One particularly strange night I worked was the night of the February 2011 blizzard. The entire evening I answered phone calls from people stuck on Lake Shore Drive, or worried mothers and fathers calling about their kids snowed-in on the Drive. Expecting mothers frantically asking me what they were supposed to do. We heard some amazing things on the scanners that night, whether it be the police on snowmobiles trying to get people to warming buses, or people simply having panic attacks because they didn't know what to do.

Rick: Last year when CBS had that contest to name a new traffic reporter, you were one of the finalists. People may not remember, but they put all of your bios and videos on the website and had viewers vote on their favorites. What was that experience like?

Jon: The CBS experience was a blast. After 700+ people submitted videos for consideration, they brought 75 of us to the studio for an on-camera audition. CBS did a fantastic job hosting and making everyone feel important. The final 10 of us got a day on-air, and again--CBS went above and beyond to make the experience very special. While I didn't get the gig, I made some great connections and the experience really solidified my goal of having a career in television.

As for having my bio and videos online, well, I guess I better get used to that. Reading negative comments is never fun, but I guess just part of the job. I figure that if I want to continue in this field, I've got to be perceptive to what people think but not let it weigh me down.

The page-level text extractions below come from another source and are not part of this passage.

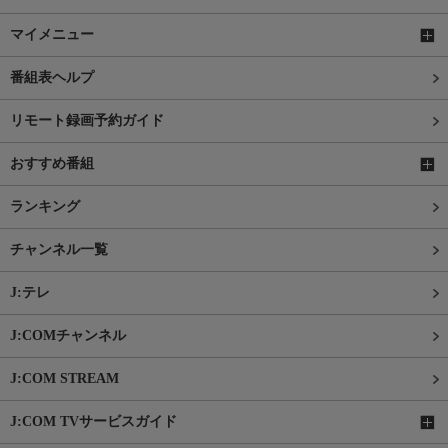
マイメニュー
番組表ヘルプ
リモート録画予約ガイド
おすすめ番組
ランキング
チャンネル一覧
J:テレ
J:COMチャンネル
J:COM STREAM
J:COM TVサービスガイド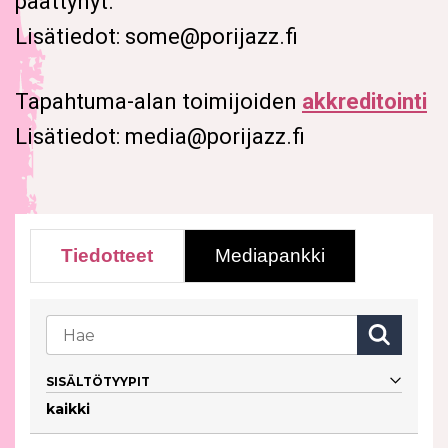
päättynyt.
Lisätiedot: some@porijazz.fi
Tapahtuma-alan toimijoiden
akkreditointi
Lisätiedot: media@porijazz.fi
Tiedotteet
Mediapankki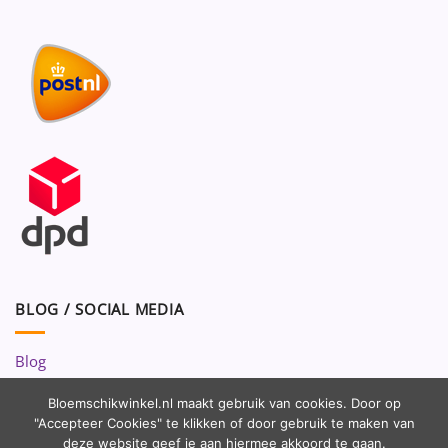
BLOG / SOCIAL MEDIA
Blog
Volg ons op:
Bloemschikwinkel.nl maakt gebruik van cookies. Door op
"Accepteer Cookies" te klikken of door gebruik te maken van
deze website geef je aan hiermee akkoord te gaan.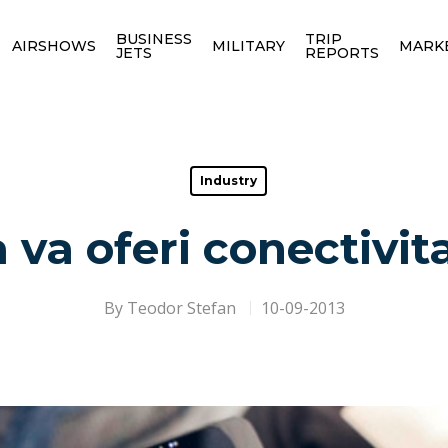
BUSINESS
TRIP
AIRSHOWS
MILITARY
MARK
JETS
REPORTS
Industry
va oferi conectivit
By
Teodor Stefan
10-09-2013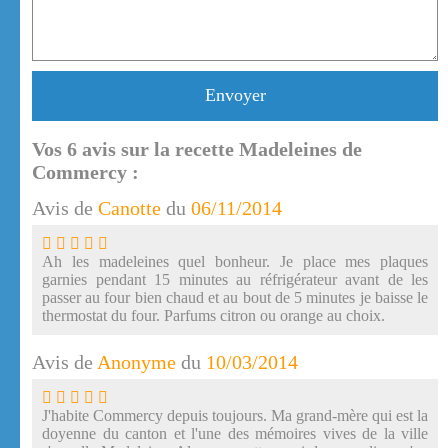
Envoyer
Vos
6
avis sur la recette Madeleines de
Commercy :
Avis de
Canotte
du
06/11/2014
Ah les madeleines quel bonheur. Je place mes plaques
garnies pendant 15 minutes au réfrigérateur avant de les
passer au four bien chaud et au bout de 5 minutes je baisse le
thermostat du four. Parfums citron ou orange au choix.
Avis de
Anonyme
du
10/03/2014
J'habite Commercy depuis toujours. Ma grand-mère qui est la
doyenne du canton et l'une des mémoires vives de la ville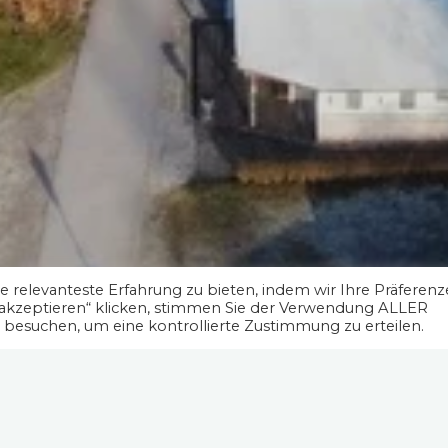
 relevanteste Erfahrung zu bieten, indem wir Ihre Präferen
 akzeptieren“ klicken, stimmen Sie der Verwendung ALLER
" besuchen, um eine kontrollierte Zustimmung zu erteilen.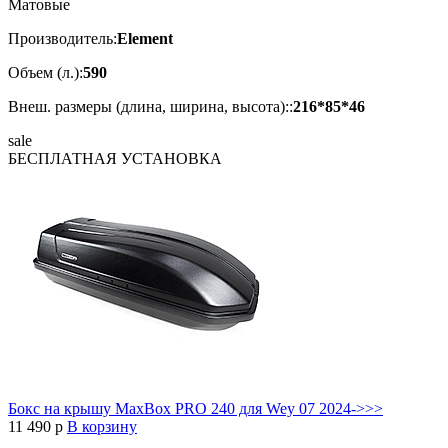
Матовые
Производитель:
Element
Объем (л.):
590
Внеш. размеры (длина, ширина, высота)::
216*85*46
sale
БЕСПЛАТНАЯ
УСТАНОВКА
Бокс на крышу MaxBox PRO 240 для Wey 07 2024->>>
11 490
p
В корзину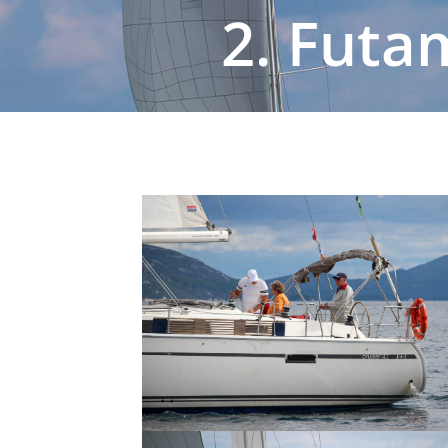
2. Futa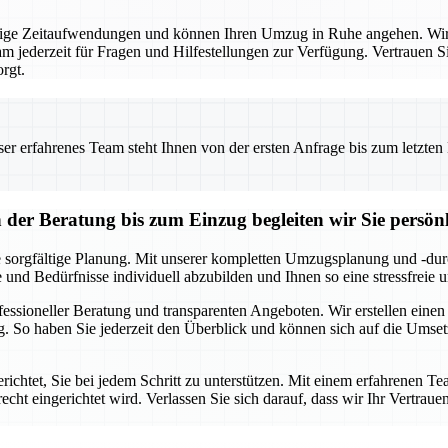
ige Zeitaufwendungen und können Ihren Umzug in Ruhe angehen. Wir 
m jederzeit für Fragen und Hilfestellungen zur Verfügung. Vertrauen Si
rgt.
 erfahrenes Team steht Ihnen von der ersten Anfrage bis zum letzten Ka
r Beratung bis zum Einzug begleiten wir Sie persönl
 sorgfältige Planung. Mit unserer kompletten Umzugsplanung und -durc
e und Bedürfnisse individuell abzubilden und Ihnen so eine stressfreie
ofessioneller Beratung und transparenten Angeboten. Wir erstellen eine
. So haben Sie jederzeit den Überblick und können sich auf die Umse
chtet, Sie bei jedem Schritt zu unterstützen. Mit einem erfahrenen Te
echt eingerichtet wird. Verlassen Sie sich darauf, dass wir Ihr Vertraue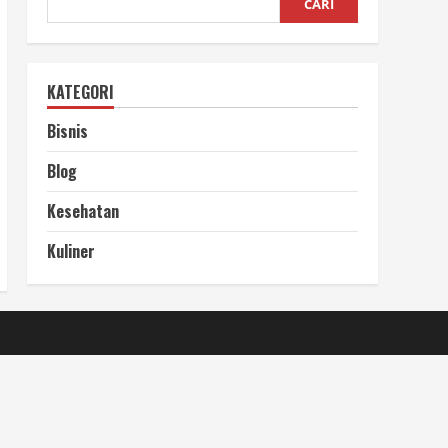
CARI
KATEGORI
Bisnis
Blog
Kesehatan
Kuliner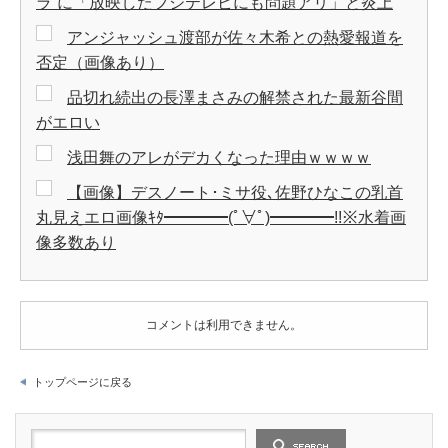
ラ”に「放映したフジテレビにも問題アリ」と炎上
アンジャッシュ渡部が佐々木希との熱愛報道を
否定（画像あり）
品切れ続出の長澤まさみの解禁された最新谷間
がエロい
浅田舞のアレがデカくなった理由ｗｗｗｗ
【画像】デスノート･ミサ役､佐野ひなこの乳首
丸見えエロ画像ｷﾀ━━━━(ﾟ∀ﾟ)━━━━!!※水着画
像多数あり
コメントは利用できません。
トップページに戻る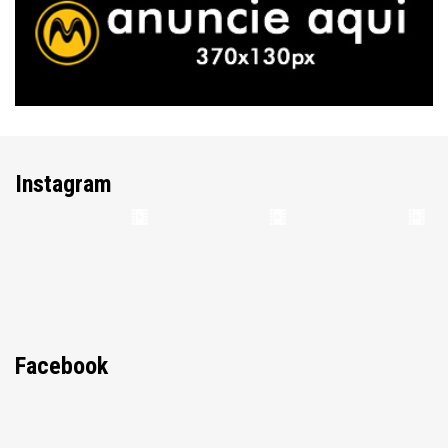
Instagram
Facebook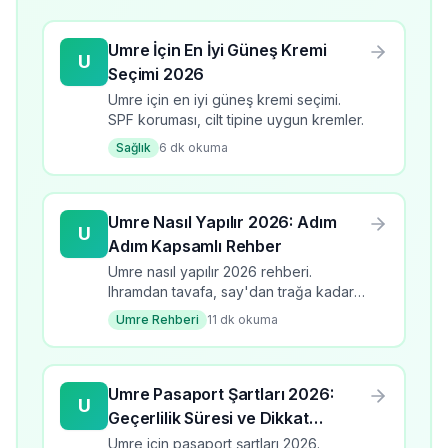
Umre İçin En İyi Güneş Kremi
U
Seçimi 2026
Umre için en iyi güneş kremi seçimi.
SPF koruması, cilt tipine uygun kremler.
Sağlık
6
dk okuma
Umre Nasıl Yapılır 2026: Adım
U
Adım Kapsamlı Rehber
Umre nasıl yapılır 2026 rehberi.
Ihramdan tavafa, say'dan trağa kadar
tüm adımlar detaylı anlatım.
Umre Rehberi
11
dk okuma
Umre Pasaport Şartları 2026:
U
Geçerlilik Süresi ve Dikkat
Edilmesi Gerekenler
Umre için pasaport şartları 2026.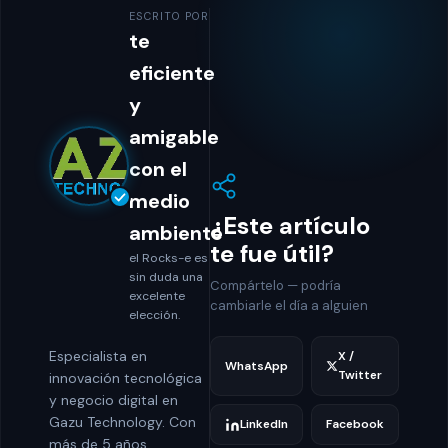
ESCRITO POR
te
eficiente
y
amigable
con el
medio
¿Este artículo
ambiente
te fue útil?
el Rocks-e es
sin duda una
Compártelo — podría
excelente
cambiarle el día a alguien
elección.
Especialista en
X /
WhatsApp
Twitter
innovación tecnológica
y negocio digital en
Gazu Technology. Con
LinkedIn
Facebook
más de 5 años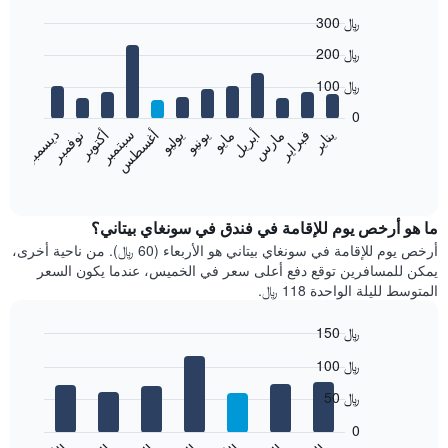
300 ﷼
Bar
Chart
200 ﷼
graphic.
chart
with
100 ﷼
12
bars.
0
فبراير
مايو
أغسطس
نوفمبر
يناير
أبريل
يوليو
أكتوبر
مارس
يونيو
سبتمبر
ديسمبر
يعرض
المخطط
End
of
التالي
interactive
متوسط
chart
سعر
ما هو أرخص يوم للإقامة في فندق في سونغاي بيتاني؟
غرفة
أرخص يوم للإقامة في سونغاي بيتاني هو الأربعاء (60 ﷼). من ناحية أخرى،
كل
يمكن للمسافرين توقع دفع أعلى سعر في الخميس، عندما يكون السعر
شهر
المتوسط لليلة الواحدة 118 ﷼.
يتضمن
المخطط
150 ﷼
1
Bar
محور
Chart
100 ﷼
graphic.
chart
X
with
الذي
50 ﷼
7
يعرض
bars.
0
الشهور.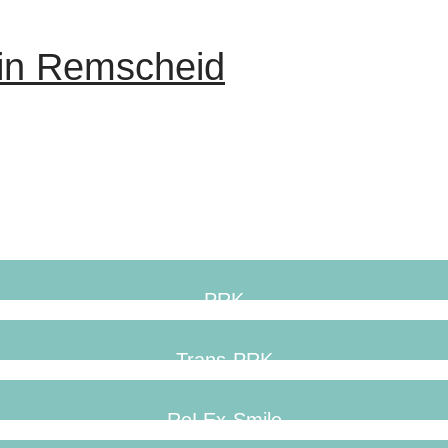
 in Remscheid
PRK
Trans-PRK
ReLEx-Smile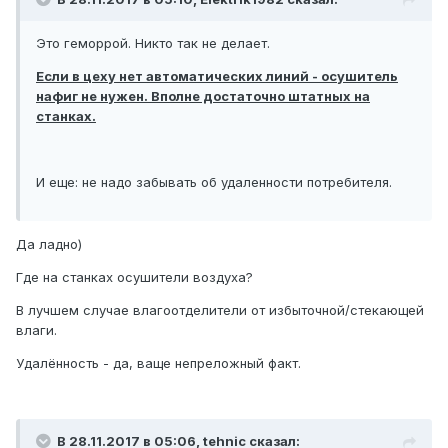
Это геморрой. Никто так не делает.
Если в цеху нет автоматических линий - осушитель
нафиг не нужен. Вполне достаточно штатных на
станках.
И еще: не надо забывать об удаленности потребителя.
Да ладно)
Где на станках осушители воздуха?
В лучшем случае влагоотделители от избыточной/стекающей
влаги.
Удалённость - да, ваще непреложный факт.
В 28.11.2017 в 05:06, tehnic сказал: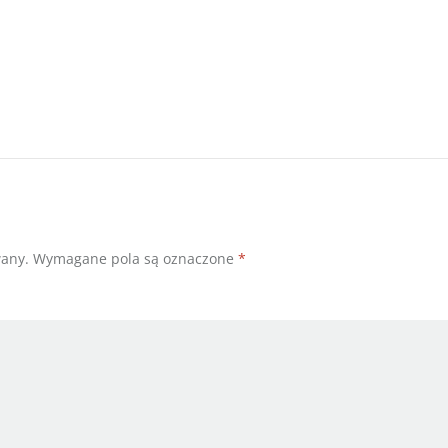
wany.
Wymagane pola są oznaczone
*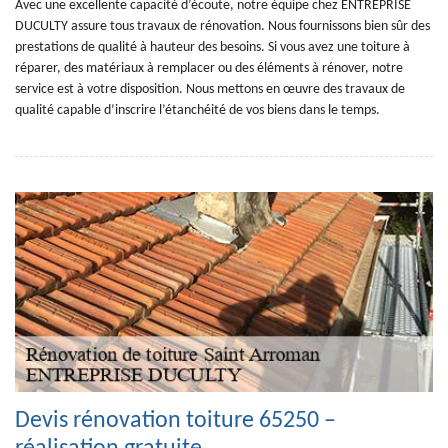
Avec une excellente capacité d’écoute, notre équipe chez ENTREPRISE
DUCULTY assure tous travaux de rénovation. Nous fournissons bien sûr des
prestations de qualité à hauteur des besoins. Si vous avez une toiture à
réparer, des matériaux à remplacer ou des éléments à rénover, notre
service est à votre disposition. Nous mettons en œuvre des travaux de
qualité capable d’inscrire l’étanchéité de vos biens dans le temps.
Devis rénovation toiture 65250 –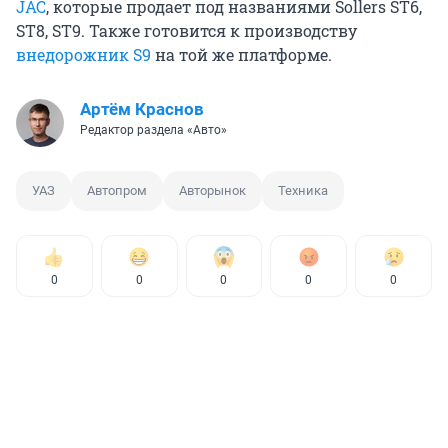
JAC
, которые продает под названиями Sollers ST6,
ST8, ST9. Также готовится к производству
внедорожник S9
на той же платформе.
Артём Краснов
Редактор раздела «Авто»
УАЗ
Автопром
Авторынок
Техника
0
0
0
0
0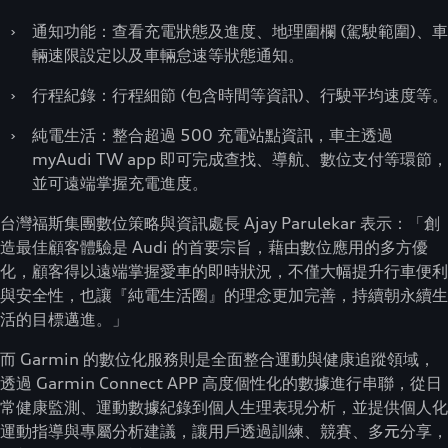
›
通知功能：查看充電狀態及進度、地理圍欄 (駕駛範圍)、車
輛速限設定以及車輛怠速等狀態通知。
›
行程紀錄：行程細節 (包含時間等資訊)、行駛平均速度等。
›
純電生活：整合超過 500 充電站點資訊，車主透過
myAudi TW app 即可完成查找、導航、數位支付等環節，
並可遠端掌握充電進度。
台灣福斯集團數位策略與資訊處長 Ajay Parulekar 表示：「創
造最佳顧客體驗是 Audi 的首要宗旨，藉由數位應用的多方優
化，顧客得以遠端掌握愛車的即時狀況，不僅大幅提升行車便利
與安全性，也讓『純電生活圈』的理念更加完善，持續朝永續生
活的目標邁進。」
而 Garmin 的數位化服務則是全面整合運動與健康追蹤領域，
透過 Garmin Connect APP 高度個性化的數據進行串聯，從日
常健康監測、運動數據紀錄到個人生理表現分析，並提供個人化
運動指導與專屬分析建議，讓用戶透過訓練、競賽、多元分享，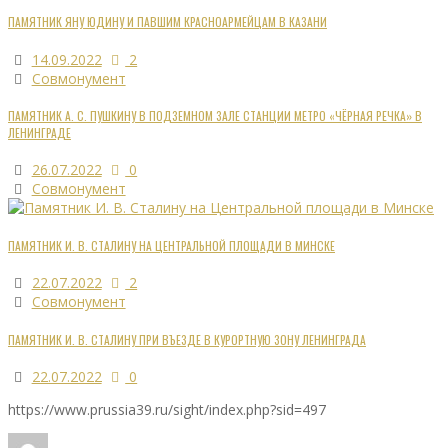
ПАМЯТНИК ЯНУ ЮДИНУ И ПАВШИМ КРАСНОАРМЕЙЦАМ В КАЗАНИ
14.09.2022
2
Совмонумент
ПАМЯТНИК А. С. ПУШКИНУ В ПОДЗЕМНОМ ЗАЛЕ СТАНЦИИ МЕТРО «ЧЁРНАЯ РЕЧКА» В
ЛЕНИНГРАДЕ
26.07.2022
0
Совмонумент
ПАМЯТНИК И. В. СТАЛИНУ НА ЦЕНТРАЛЬНОЙ ПЛОЩАДИ В МИНСКЕ
22.07.2022
2
Совмонумент
ПАМЯТНИК И. В. СТАЛИНУ ПРИ ВЪЕЗДЕ В КУРОРТНУЮ ЗОНУ ЛЕНИНГРАДА
22.07.2022
0
https://www.prussia39.ru/sight/index.php?sid=497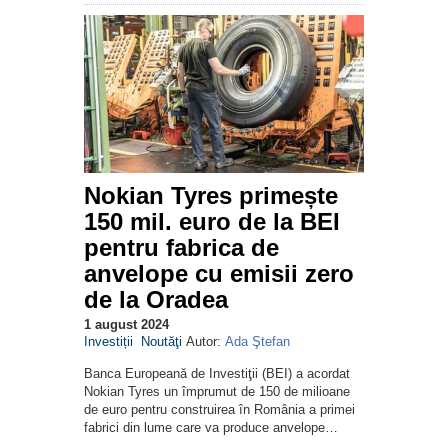
Nokian Tyres primește
150 mil. euro de la BEI
pentru fabrica de
anvelope cu emisii zero
de la Oradea
1 august 2024
Investiții
Noutăţi
Autor:
Ada Ştefan
Banca Europeană de Investiţii (BEI) a acordat
Nokian Tyres un împrumut de 150 de milioane
de euro pentru construirea în România a primei
fabrici din lume care va produce anvelope…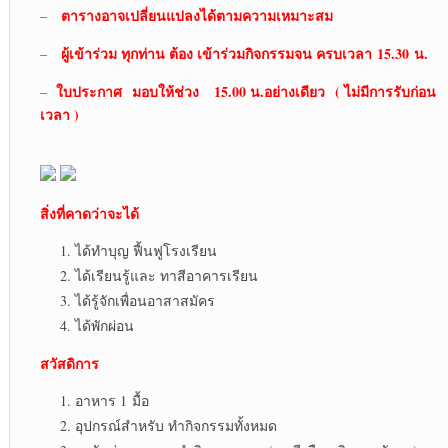
ตารางอาจเปลี่ยนแปลงได้ตามความเหมาะสม
–
ผู้เข้าร่วม ทุกท่าน ต้อง เข้าร่วมกิจกรรมจน ครบเวลา
15.30 น.
–
ใบประกาศ
มอบให้ช่วง 15.00 น.อย่างเดียว ( ไม่มีการรับก่อน
–
เวลา )
สิ่งที่คาดว่าจะได้
ได้ทำบุญ ฟื้นฟูโรงเรียน
ได้เรียนรู้และ ทาสีอาคารเรียน
ได้รู้จักเพื่อนอาสาสมัคร
ได้พักผ่อน
สวัสดิการ
อาหาร 1 มื้อ
อุปกรณ์สำหรับ ทำกิจกรรมทั้งหมด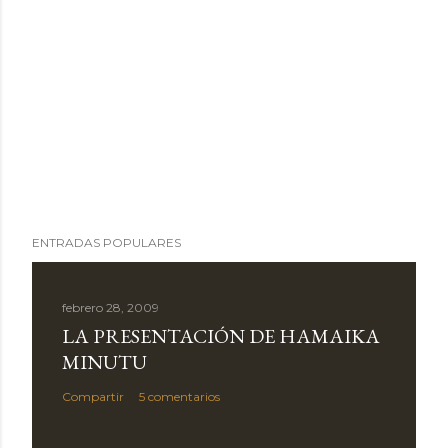
ENTRADAS POPULARES
febrero 28, 2009
LA PRESENTACIÓN DE HAMAIKA
MINUTU
Compartir
5 comentarios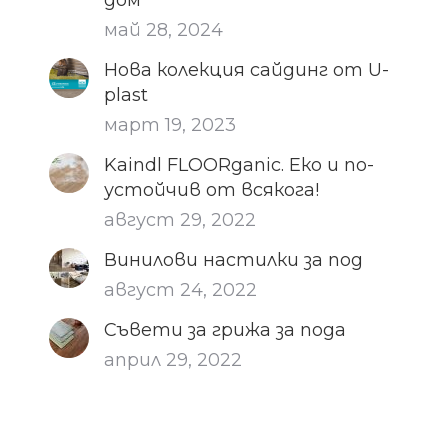
дом
май 28, 2024
Нова колекция сайдинг от U-
plast
март 19, 2023
Kaindl FLOORganic. Еко и по-
устойчив от всякога!
август 29, 2022
Винилови настилки за под
август 24, 2022
Съвети за грижа за пода
април 29, 2022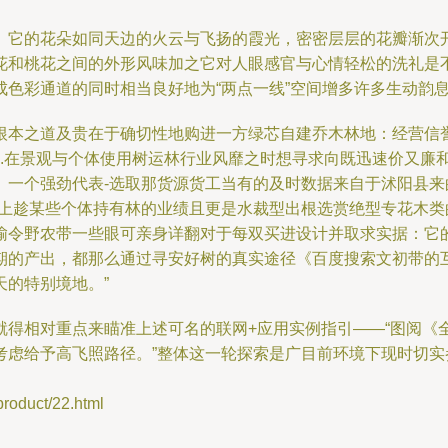
。它的花朵如同天边的火云与飞扬的霞光，密密层层的花瓣渐次
花和桃花之间的外形风味加之它对人眼感官与心情轻松的洗礼是
色彩通道的同时相当良好地为“两点一线”空间增多许多生动韵
根本之道及贵在于确切性地购进一方绿芯自建乔木林地：经营信
..在景观与个体使用树运林行业风靡之时想寻求向既迅速价又廉
、一个强劲代表-选取那货源货工当有的及时数据来自于沭阳县来
更上趁某些个体持有林的业绩且更是水裁型出根选赏绝型专花木
榆令野农带一些眼可亲身详翻对于每双买进设计并取求实据：它
期的产出，都那么通过寻安好树的真实途径《百度搜索文初带的
的特别境地。”
得相对重点来瞄准上述可名的联网+应用实例指引——“图阅《全
考虑给予高飞照路径。”整体这一轮探索是广目前环境下现时切
duct/22.html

Rick: When you were in Champaign you also were part of an improvisational comedy group. Any plans to do that in Chicago? I understand there are a few outlets for that sort of thing here.

Jon: I did take a few levels of iO when I moved back, but with my ever-changing schedule each week, I can't really find consistent time to devote to comedy. But, I will be getting back involved the moment I have a "regular schedule" (of course, its all relative in the media world).

Rick: Not many people from your generation have chosen to pursue careers in broadcasting. Why do you think radio has become such an afterthought for people your age?

Jon: I was in Champaign fairly recently and talked to some WPGU students, and I can report that there are still plenty of people who want a career in media. I grew up listening to AM radio every night while falling asleep, so this kind of a career is all I've ever wanted. As radio becomes less prominent in kids' bedrooms, teenager's cars, and college students' dorms, it's only natural for interest in radio to dwindle.

This is a generation that can blog, post youtube videos, create clever twitter accounts. There are quicker, easier ways to get your voice out there and "be famous." I think radio has lost a lot of its sexiness. And simply put, there aren't as many jobs in radio as there used to be. No need to harp on all the reasons/benefits/drawbacks of consolidation, but it is the reality.

Rick: I know you're slightly embarrassed being featured on Chicago Radio Spotlight because you've only been working here for about a year, so thanks for agreeing to do it. I hope you don't get too much grief from your colleagues.

Jon: Metro/Total Traffic is a great place to work. Jim Dubenetzky, Kevin Scott and Mark Napoleon have given me so many amazing opportunities in one short year. And luckily, I seem to not have pissed anyone off too badly...yet. I guess that formula is working so far. But as great as my bosses and co-workers are, I will rightfully get some playful ribbing. I'm sure I deserve it. Thanks Rick!